Analyse


IMC, mortalité et facteurs confondants


15 04 2017

Professions de santé

Diététicien, Ergothérapeute, Médecin généraliste
Analyse de
Aune D, Sen A, Prasad M, et al. BMI and all cause mortality: systematic review and non-linear dose-response meta-analysis of 230 cohort studies with 3.74 million deaths among 30.3 million participants. BMJ 2016;353:i2156. DOI: 10.1136/bmj.i2156


Conclusion
Cette méta-analyse de cohorte confirme qu’un IMC plus élevé augmente le risque de décès. Elle montre en outre que le tabagisme et la durée d’observation (très probablement en raison de la manifestation de pathologies initialement ignorées) peuvent être des facteurs confondants du lien entre le niveau d’IMC et le risque de décès.



 

Nous nous sommes intéressés plusieurs fois dans la revue Minerva au lien existant entre un Indice de Masse Corporelle (IMC) élevé et une mortalité plus précoce. Nous avons souligné qu’une obésité à l’âge de 30 à 49 ans entraînait une réduction importante de l’espérance de vie (1,2).

Par contre, une étude de cohorte (3) avait montré une diminution du risque de décès plus précoce chez des femmes âgées d’au moins 70 ans et en surpoids (IMC entre 25,5 et 29) versus personnes âgées avec un poids normal (IMC de 18 à 24,9) (4).

Nous avons aussi souligné l’intérêt, en cas d’obésité sévère (IMC > 40 ou > 35 avec comorbidité), de la chirurgie bariatrique en termes de mortalité (5,6).

Nous avons aussi insisté sur l’intrication (présence de facteurs confondants) entre IMC et autres facteurs de risque cardiovasculaire, par exemple le tabagisme (7,8).

 

Aune et al. publient en 2016 (9) une synthèse méthodique avec méta-analyse des résultats de 230 études de cohorte (uniquement celles publiées en anglais) de populations non spécifiques (exemple : exclusion des études concernant des sujets présentant un diabète), soit 30 361 918 personnes avec > 3 748 549 décès ; 96 études concernant des populations européennes.

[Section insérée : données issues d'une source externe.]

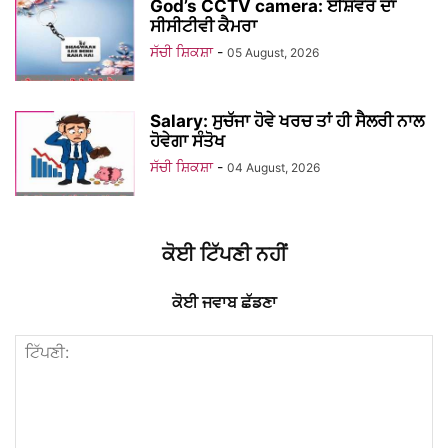
God’s CCTV camera: ਈਸ਼ਵਰ ਦਾ
ਸੀਸੀਟੀਵੀ ਕੈਮਰਾ
ਸੱਚੀ ਸ਼ਿਕਸ਼ਾ
-
05 August, 2026
Salary: ਸੁਚੱਜਾ ਹੋਵੇ ਖਰਚ ਤਾਂ ਹੀ ਸੈਲਰੀ ਨਾਲ
ਹੋਵੇਗਾ ਸੰਤੋਖ
ਸੱਚੀ ਸ਼ਿਕਸ਼ਾ
-
04 August, 2026
ਕੋਈ ਟਿੱਪਣੀ ਨਹੀਂ
ਕੋਈ ਜਵਾਬ ਛੱਡਣਾ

Ils rappellent que plusieurs analyses sommées de cohorte ont montré un risque de mortalité s’accroissant avec la valeur d’IMC, la relation ne paraissant cependant significative dans une publication plus récente qu’à partir d’un IMC de 35 dans une large méta-analyse de 97 études publiée en 2013 (10) : HR à 1,29 avec IC à 95% de 1,18 à 1,41. Aune et al. soulignent que de telles courbes et seuils ne tiennent pas compte de facteurs confondants tels que le tabagisme et un faible poids lié à la présence d’une pathologie diagnostiquée ou non. Ils ont donc réanalysé les données de la littérature en fonction de la durée d’observation (pour pouvoir exclure la période précoce de suivi) et en fonction de la présence d’un tabagisme ou non, en se focalisant sur la forme de la courbe du risque relatif de décès de toute cause versus IMC et sur le nadir dose-réponse (c’est-à-dire le RR de décès en fonction de la valeur d’IMC).

 

Le risque relatif sommé de décès pour une augmentation de 5 unités d’IMC est de :

  • 1,18 avec IC à 95% de 1,15 à 1,21 (I² de 95%) pour les personnes n’ayant jamais fumé (53 études), la diminution étant plus forte pour les < 65 ans que pour les plus âgés
  • 1,21 avec IC à 95% de 1,18 à 1,25 (I² de 93%) pour les sujets en bonne santé (sans pathologie initiale) n’ayant jamais fumé
  • 1,27 avec IC à 95% de 1,21 à 1,33 (I² de 89%) pour les sujets en bonne santé non fumeurs avec exclusion des suivis de courte durée (moins de 6 ans, avec probabilité plus grande de décès de patients avec une pathologie initiale non détectée)
  • 1,05 avec IC à 95% de 1,04 à 1,07 (I² de 97%) pour l’ensemble des participants.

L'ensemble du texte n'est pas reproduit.